I am looking for the official Swift grammar, in machine readable form, which can be read easily and parsed.
Does it exist?
TSPL has a section for the grammar, but it is not presented in a way which is amenable to parsing.
I am looking for the official Swift grammar, in machine readable form, which can be read easily and parsed.
Does it exist?
TSPL has a section for the grammar, but it is not presented in a way which is amenable to parsing.
The TSPL repo contains a summary of the grammar
How accurate do you need it to be?
Perhaps you could look at one of the free syntax highlighting engines that support Swift as a starting point.
I don’t think anyone has written anything down which you can just feed into a parser generator and get something back that supports everything the C++ and Swift parser implementations do. The fundamental “source of truth” here are those two hand-coded implementations.
is the eventual goal to do semantic highlighting on the web?

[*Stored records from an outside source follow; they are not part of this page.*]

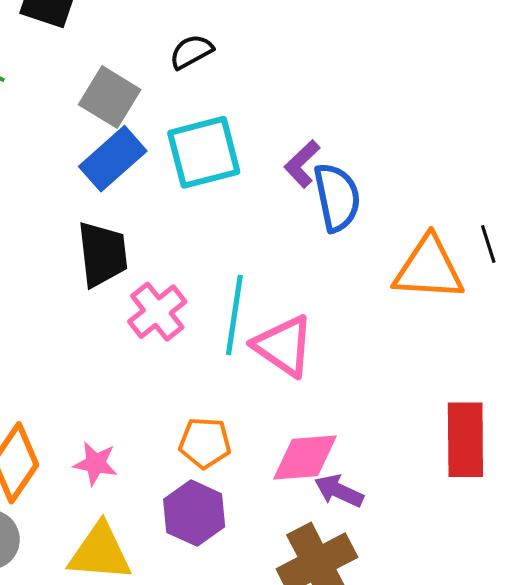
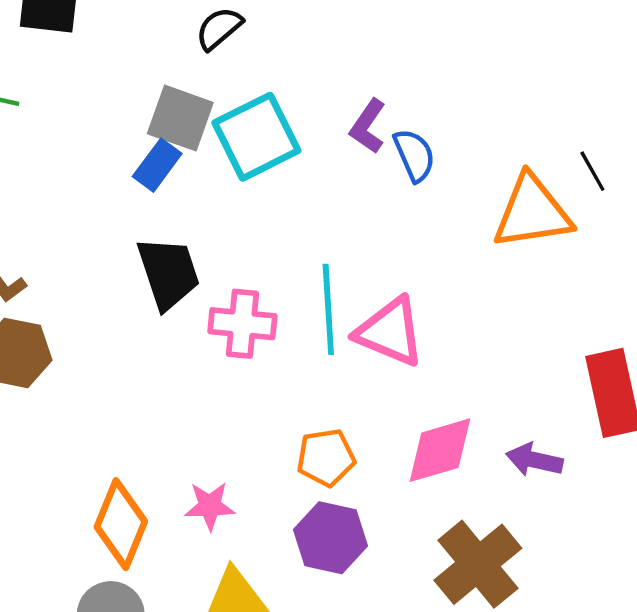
gray square: (110, 97) -> (180, 118), moved
blue rectangle: (113, 159) -> (157, 165), size x0.7
blue semicircle: (337, 197) -> (414, 155), size x0.7
pink cross: (157, 312) -> (242, 324), turned -34
purple arrow: (339, 491) -> (534, 460), moved

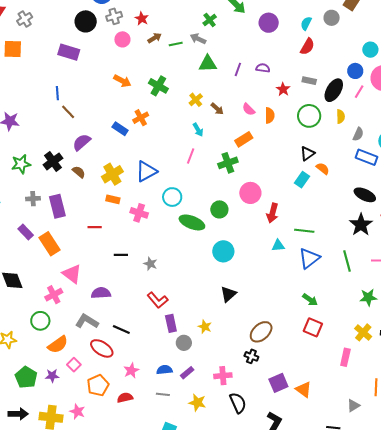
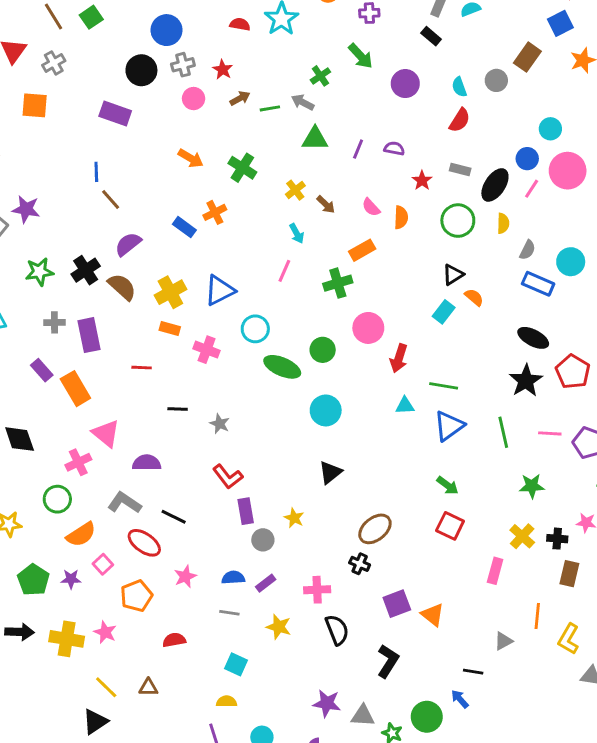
cyan semicircle: (306, 23) -> (459, 87), turned -48
brown semicircle: (79, 172) -> (122, 287), size x1.5
red semicircle: (125, 398) -> (174, 640), moved

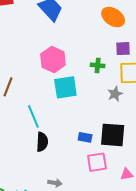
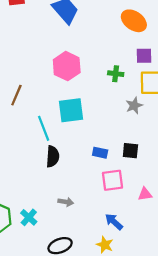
cyan square: (65, 87) -> (71, 110), moved
black square: (113, 135) -> (130, 151), size x0.6

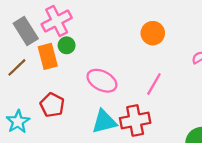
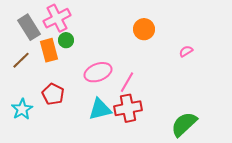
pink ellipse: (102, 81) -> (98, 72), turned -48
pink line: (154, 84) -> (127, 82), moved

i’m not aware of any client side highlighters that can accurately highlight Swift, the best i’ve seen is GitHub’s and it still struggles with moderately complex Swift code.

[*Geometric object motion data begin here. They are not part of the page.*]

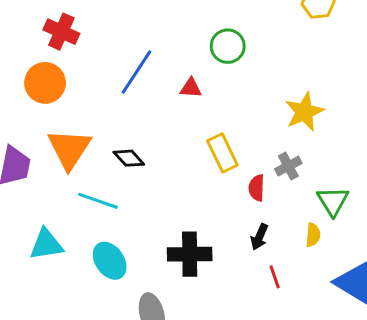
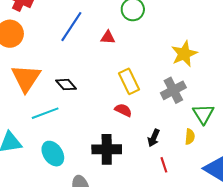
gray cross: (288, 166) -> (173, 90), size x1.4
red semicircle: (257, 188) -> (123, 110), moved, turned 114
cyan line: (98, 201) -> (45, 113), turned -40

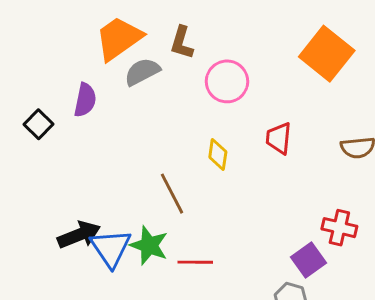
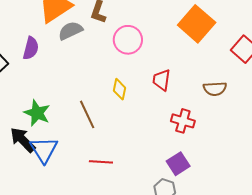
red cross: (339, 228) -> (183, 121), moved
black arrow: (79, 235) -> (23, 140), turned -116
green star: (149, 245) -> (37, 113), moved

on the server side, SwiftSyntax is the way to go.
I have some experience with this since I've had the good fortune (?) of having to write a grammar/table-driven parser for Swift to integrate in some of my employer's internal tooling. It's not perfect yet (it successfully parses 98.7% of the .swift
files in our monorepo, and that includes test cases from the toolchain that intentionally include parse errors so the actual number is higher), but it does handle a lot of the more complex cases in the language to disambiguate things like trailing closures, keywords that are contextual based on subsequent whitespace, and things like that.
Unfortunately the open-sourcing process for that project is hung up on some approvals so I don't know when I'll be able to actually point people to it.
swift-syntax is absolutely the answer if you're able to run Swift in your environment because you're never going to find a better parser than the real one, but for folks with other constraints, I hope I'm able to post an update on my work in the near-ish future.